Kini, di hadapan Dae berdiri tujuh wanita jelita dengan selendang yang melayang ke atas. Paras mereka cerah, lebih cerah dari model iklan pemutih wajah. Mereka berdiri memperhatikan Dae sambil tersenyum lembut. Semuanya mengenakan pakaian tanpa lengan dengan bawahan ketat yang menutupi sampai ujung kaki. Mata mereka berkilat bagai permata, sedangkan rambut mereka terlihat lebih halus dari kain sutera. Pada leher mereka bergantung kalung berhiaskan batu mulia yang mempunyai warna sama dengan mata mereka.

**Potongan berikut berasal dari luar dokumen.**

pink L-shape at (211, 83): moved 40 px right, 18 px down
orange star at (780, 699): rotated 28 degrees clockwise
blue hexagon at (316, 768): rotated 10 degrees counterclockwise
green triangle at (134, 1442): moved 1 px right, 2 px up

Yang paling dekat dengan Dae berkalung jingga. Rambut hijau panjangnya bergerak-gerak seolah ia tengah menyelam di dalam air. Kedua tangannya seperti baru menyentuh sesuatu, mungkin dia yang mengusap wajah Dae. Ada cahaya jingga redup yang menyelimuti seluruh tubuhnya. Suaranya ketika berbicara sangat rendah, tetapi tidak memberi kesan bahwa ia orang yang pemalu.

"....," kata si wanita jingga yang disambut anggukan oleh wanita dengan kalung merah dan berambut oranye gelap.

Sang wanita merah mengangkat tangan tanpa suara. Kelima wanita lain pun membungkuk sopan, kemudian perlahan mereka melangkah mundur. Pintu setinggi empat meter di depan berdebum tertutup. Tersisa wanita merah dan jingga di ruangan serba putih itu.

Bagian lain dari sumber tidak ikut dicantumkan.